> **Exercise description**
For the records that follow, give the number of lines containing the word "Find", with no added text.

--- Given records Enclosed Below ---

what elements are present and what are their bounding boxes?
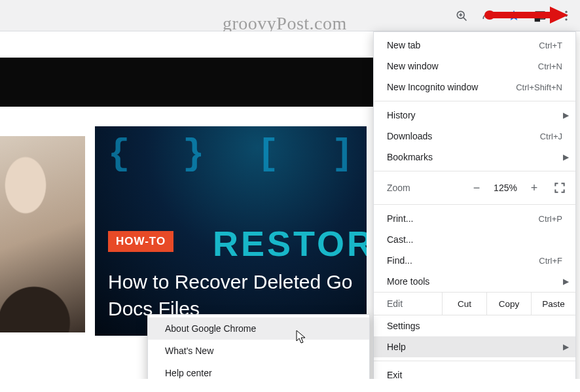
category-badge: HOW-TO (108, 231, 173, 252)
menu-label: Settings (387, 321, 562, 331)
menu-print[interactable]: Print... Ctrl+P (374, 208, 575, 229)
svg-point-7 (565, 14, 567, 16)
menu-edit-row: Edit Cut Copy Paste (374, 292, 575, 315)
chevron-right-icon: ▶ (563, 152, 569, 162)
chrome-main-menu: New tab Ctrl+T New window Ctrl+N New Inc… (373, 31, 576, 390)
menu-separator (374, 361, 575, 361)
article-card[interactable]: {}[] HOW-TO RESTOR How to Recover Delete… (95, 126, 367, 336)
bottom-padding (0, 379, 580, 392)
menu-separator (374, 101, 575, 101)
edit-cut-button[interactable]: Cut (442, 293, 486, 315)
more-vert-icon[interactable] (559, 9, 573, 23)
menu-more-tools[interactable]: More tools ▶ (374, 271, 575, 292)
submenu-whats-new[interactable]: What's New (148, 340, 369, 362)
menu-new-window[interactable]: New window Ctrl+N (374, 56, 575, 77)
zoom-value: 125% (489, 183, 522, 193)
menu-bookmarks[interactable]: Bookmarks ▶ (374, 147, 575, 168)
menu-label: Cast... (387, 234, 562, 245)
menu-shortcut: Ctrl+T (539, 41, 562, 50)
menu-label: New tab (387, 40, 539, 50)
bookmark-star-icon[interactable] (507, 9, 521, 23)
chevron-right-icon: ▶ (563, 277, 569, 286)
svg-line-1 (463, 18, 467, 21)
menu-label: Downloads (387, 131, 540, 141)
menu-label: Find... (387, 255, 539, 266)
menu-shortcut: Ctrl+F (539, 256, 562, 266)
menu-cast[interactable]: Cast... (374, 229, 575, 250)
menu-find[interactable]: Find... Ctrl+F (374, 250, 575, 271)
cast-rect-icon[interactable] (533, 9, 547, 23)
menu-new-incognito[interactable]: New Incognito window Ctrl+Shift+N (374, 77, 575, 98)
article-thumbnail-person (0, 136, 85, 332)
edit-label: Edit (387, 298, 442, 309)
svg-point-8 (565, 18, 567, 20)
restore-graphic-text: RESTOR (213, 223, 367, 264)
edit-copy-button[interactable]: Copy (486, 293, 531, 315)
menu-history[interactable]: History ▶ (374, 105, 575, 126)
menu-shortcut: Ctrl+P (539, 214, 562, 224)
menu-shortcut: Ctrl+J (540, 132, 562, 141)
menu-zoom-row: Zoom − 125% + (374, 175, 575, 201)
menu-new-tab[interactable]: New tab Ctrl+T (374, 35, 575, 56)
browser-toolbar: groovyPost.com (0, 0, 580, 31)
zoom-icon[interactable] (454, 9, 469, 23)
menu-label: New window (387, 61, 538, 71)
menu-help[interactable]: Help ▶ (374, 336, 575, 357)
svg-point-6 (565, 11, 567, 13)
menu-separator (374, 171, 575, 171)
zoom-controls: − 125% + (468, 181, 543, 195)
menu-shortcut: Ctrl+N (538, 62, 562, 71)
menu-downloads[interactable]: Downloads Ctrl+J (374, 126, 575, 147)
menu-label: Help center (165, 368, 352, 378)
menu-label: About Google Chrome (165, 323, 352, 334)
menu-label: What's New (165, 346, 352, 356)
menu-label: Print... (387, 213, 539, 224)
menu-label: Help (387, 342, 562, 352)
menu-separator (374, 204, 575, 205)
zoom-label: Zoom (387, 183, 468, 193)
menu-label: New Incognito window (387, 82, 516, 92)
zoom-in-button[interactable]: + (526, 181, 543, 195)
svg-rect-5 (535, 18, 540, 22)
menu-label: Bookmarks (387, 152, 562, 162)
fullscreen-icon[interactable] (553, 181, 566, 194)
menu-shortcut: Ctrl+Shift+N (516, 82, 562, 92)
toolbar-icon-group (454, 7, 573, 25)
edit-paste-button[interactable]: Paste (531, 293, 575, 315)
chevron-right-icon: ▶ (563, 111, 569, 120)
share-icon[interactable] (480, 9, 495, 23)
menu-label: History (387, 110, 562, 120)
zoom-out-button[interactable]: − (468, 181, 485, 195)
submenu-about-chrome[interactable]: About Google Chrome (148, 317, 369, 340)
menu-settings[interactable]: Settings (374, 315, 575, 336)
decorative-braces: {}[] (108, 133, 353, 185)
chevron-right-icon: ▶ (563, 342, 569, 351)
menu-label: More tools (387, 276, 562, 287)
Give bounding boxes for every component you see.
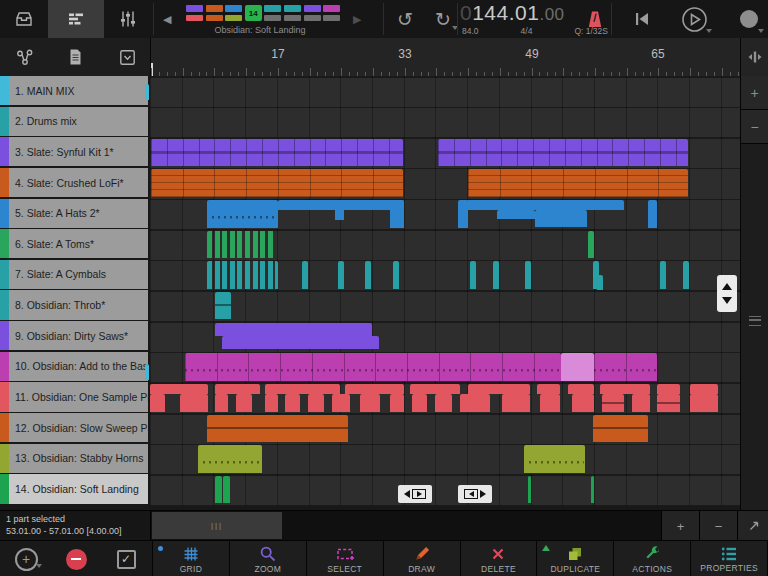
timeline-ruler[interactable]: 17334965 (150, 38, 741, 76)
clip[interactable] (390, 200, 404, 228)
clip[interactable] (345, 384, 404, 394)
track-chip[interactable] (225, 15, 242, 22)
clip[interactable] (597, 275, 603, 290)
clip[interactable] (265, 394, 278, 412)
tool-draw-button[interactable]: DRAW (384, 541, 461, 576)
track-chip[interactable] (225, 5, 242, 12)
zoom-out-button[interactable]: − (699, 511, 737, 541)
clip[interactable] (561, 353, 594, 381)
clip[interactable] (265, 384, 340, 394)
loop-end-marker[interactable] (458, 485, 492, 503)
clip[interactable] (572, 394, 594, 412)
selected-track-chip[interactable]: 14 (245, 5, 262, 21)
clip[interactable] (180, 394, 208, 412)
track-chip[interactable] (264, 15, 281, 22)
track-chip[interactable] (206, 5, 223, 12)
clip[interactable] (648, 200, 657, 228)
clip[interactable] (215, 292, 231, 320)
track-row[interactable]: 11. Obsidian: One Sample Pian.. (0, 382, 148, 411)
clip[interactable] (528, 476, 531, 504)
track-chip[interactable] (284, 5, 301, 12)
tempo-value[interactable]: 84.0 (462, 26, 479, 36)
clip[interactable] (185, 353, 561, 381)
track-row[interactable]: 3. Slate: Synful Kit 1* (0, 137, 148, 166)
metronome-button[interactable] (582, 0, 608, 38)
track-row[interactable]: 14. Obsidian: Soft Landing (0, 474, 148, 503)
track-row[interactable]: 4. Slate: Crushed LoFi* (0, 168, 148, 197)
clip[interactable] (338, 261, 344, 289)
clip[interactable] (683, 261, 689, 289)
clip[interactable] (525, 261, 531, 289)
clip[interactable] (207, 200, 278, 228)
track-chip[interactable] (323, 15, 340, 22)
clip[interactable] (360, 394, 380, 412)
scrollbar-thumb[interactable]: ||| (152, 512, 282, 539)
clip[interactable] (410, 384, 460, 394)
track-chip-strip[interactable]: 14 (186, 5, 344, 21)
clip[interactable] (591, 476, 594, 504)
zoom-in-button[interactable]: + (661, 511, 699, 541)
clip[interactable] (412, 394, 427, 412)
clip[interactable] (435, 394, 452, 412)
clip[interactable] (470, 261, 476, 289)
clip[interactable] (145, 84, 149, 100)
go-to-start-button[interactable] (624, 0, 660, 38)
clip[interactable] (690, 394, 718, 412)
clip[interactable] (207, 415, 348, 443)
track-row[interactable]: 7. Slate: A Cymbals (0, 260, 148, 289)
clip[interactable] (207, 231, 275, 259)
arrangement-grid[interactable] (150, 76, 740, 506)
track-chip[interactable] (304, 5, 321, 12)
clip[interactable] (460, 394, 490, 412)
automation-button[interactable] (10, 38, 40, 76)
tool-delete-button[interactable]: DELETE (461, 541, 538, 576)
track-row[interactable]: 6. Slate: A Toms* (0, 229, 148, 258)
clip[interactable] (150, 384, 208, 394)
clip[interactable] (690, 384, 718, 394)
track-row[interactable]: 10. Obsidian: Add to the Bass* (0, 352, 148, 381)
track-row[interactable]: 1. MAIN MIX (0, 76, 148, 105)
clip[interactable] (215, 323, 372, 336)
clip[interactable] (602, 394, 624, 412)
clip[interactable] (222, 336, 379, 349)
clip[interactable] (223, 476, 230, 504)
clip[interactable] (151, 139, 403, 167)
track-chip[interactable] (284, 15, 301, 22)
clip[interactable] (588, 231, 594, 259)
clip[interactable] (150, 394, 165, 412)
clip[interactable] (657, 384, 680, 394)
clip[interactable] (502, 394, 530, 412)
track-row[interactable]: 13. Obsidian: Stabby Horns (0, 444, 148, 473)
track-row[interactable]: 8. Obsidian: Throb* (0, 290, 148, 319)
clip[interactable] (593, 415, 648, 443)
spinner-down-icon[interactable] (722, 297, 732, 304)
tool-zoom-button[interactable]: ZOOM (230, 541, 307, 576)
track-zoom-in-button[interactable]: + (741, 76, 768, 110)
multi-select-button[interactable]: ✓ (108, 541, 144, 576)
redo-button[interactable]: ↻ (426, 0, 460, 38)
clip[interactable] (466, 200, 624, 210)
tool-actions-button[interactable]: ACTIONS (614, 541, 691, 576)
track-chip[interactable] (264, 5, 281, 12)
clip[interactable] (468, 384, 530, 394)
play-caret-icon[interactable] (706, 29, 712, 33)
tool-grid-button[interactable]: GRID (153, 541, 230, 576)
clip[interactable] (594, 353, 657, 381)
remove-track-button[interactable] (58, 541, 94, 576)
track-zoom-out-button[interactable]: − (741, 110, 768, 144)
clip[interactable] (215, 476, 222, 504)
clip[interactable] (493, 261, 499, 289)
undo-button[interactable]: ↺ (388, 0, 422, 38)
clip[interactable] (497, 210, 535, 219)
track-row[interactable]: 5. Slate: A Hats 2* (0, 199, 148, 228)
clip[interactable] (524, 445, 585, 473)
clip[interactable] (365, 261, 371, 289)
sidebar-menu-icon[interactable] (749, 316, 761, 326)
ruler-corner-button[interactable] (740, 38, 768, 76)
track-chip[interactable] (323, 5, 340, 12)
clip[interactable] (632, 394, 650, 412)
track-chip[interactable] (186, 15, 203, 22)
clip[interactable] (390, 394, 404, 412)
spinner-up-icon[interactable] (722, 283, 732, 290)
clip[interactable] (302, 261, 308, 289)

--- End of Enclosed Given records ---

> **Answer below**
2